Both Bob Crowell, who won the open mayor’s race Tuesday to replace retiring Mayor Marv Teixeira, and Molly Walt, who beat two-term incumbent Supervisor Richard Staub, have said attracting businesses and new housing downtown to help make it the city’s cultural center is important to economic growth.
They will join the biggest supporter of downtown on the board of supervisors, head of the Carson City Redevelopment Authority and three-term Supervisor Robin Williamson. She has promoted downtown by arranging summer events, calling for infrastructure improvements and organizing business groups to help make plans to improve tourism.
Crowell said he can understand why people would ask why he would want to focus on one part of the city, but growth in the downtown will help everyone. Finishing the bypass to Fairview Drive next year will help by taking some traffic off downtown streets, he said, so the city can make downtown more attractive to visitors, even possibly taking Carson Street from four to two lanes.

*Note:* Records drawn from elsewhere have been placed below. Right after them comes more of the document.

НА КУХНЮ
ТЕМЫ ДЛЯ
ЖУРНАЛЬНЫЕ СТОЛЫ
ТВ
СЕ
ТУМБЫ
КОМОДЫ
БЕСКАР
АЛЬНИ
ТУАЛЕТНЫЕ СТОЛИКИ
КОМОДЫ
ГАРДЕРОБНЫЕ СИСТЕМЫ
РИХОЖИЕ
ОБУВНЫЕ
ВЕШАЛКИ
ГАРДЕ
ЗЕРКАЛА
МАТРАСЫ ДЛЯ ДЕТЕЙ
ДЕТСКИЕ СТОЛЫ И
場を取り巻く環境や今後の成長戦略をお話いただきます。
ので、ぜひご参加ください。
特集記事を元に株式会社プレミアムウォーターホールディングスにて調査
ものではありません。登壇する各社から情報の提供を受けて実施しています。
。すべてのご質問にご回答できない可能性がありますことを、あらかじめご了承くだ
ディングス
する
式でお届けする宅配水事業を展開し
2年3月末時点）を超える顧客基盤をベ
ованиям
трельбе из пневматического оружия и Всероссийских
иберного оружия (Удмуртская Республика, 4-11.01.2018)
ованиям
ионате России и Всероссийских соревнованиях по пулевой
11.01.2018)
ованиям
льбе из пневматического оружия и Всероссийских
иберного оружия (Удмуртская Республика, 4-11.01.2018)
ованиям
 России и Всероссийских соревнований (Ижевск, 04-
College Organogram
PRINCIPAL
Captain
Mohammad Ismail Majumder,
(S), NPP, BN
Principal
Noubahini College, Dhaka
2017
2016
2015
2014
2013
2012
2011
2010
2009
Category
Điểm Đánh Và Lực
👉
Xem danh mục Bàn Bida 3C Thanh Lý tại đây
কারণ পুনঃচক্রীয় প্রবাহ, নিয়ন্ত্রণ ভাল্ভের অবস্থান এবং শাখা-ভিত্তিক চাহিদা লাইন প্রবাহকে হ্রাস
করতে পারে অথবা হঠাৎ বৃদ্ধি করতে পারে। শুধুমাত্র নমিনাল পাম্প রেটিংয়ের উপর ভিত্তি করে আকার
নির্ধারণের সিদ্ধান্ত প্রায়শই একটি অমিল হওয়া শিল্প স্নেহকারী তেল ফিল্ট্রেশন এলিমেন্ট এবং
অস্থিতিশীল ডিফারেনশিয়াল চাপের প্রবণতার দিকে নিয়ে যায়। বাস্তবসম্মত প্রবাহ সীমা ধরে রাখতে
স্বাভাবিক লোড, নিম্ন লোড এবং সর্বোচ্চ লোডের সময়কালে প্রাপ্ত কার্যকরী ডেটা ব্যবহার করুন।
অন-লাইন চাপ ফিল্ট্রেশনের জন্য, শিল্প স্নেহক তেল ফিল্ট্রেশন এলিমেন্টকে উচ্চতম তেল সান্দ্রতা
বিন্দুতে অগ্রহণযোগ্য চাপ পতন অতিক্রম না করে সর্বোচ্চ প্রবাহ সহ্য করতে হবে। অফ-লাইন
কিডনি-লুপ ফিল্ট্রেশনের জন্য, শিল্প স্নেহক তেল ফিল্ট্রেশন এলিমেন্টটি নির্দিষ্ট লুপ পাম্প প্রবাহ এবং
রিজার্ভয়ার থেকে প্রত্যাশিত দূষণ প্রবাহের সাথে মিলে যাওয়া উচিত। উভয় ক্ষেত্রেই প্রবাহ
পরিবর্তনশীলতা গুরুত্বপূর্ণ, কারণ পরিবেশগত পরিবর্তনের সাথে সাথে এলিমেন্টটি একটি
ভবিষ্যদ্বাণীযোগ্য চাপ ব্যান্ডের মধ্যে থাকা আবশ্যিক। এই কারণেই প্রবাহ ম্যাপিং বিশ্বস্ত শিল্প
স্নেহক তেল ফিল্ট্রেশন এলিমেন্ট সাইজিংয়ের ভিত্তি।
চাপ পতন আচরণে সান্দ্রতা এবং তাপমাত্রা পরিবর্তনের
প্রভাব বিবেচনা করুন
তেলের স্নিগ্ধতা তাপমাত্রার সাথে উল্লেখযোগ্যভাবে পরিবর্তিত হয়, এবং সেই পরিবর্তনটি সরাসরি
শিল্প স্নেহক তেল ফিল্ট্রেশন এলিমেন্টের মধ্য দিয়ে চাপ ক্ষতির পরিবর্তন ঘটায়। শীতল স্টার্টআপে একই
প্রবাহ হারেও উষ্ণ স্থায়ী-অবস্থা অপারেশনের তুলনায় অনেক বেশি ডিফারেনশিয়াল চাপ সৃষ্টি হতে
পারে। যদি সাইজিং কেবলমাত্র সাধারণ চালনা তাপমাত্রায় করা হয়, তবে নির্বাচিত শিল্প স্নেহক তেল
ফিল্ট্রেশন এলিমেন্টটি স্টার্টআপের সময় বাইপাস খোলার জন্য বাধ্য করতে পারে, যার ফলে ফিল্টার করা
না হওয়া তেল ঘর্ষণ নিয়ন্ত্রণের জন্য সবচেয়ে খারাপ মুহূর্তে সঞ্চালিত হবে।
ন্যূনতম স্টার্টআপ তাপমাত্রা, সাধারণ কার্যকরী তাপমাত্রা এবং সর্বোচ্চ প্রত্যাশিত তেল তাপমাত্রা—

The city needs to think about families, teens and children more, Walt said, and downtown projects like a proposed seasonal ice rink would be good for businesses by attracting visitors as well as those people who often have to leave town for something to do.
Downtown also needs more activities like its summer concerts, she said, and supervisors can further help the effort by helping arts programs work together.
“Arts and culture is near and dear to my heart,” she said.
Both said they’d also like to see more sporting events because those are popular with families and can bring in tourist spending, adding to an active parks department program recruiting sports tournaments.
Three-term Supervisor Pete Livermore said he can see the “dynamic” changing on the five-member board of supervisors and looks forward to talking with new members about his passions for the city, including parks, arts and culture.
He said he’s been through transitions before and they don’t cause problems. He said he does think the board under Crowell might give a new direction.
“Let’s hope for that,” he said “That’s why people elected him.”
Besides being head of a board that will be more willing to spend money on downtown redevelopment, Crowell will also likely be a different personality as Carson City’s top representative.
Teixeira, a former salesman, often jokes and swears at meetings where he makes his opinions clear. Crowell, an attorney, is more quiet and deliberate.
“I am who I am,” Crowell said. “I learned early on in life if you try to be something you’re not, it doesn’t work out too well.”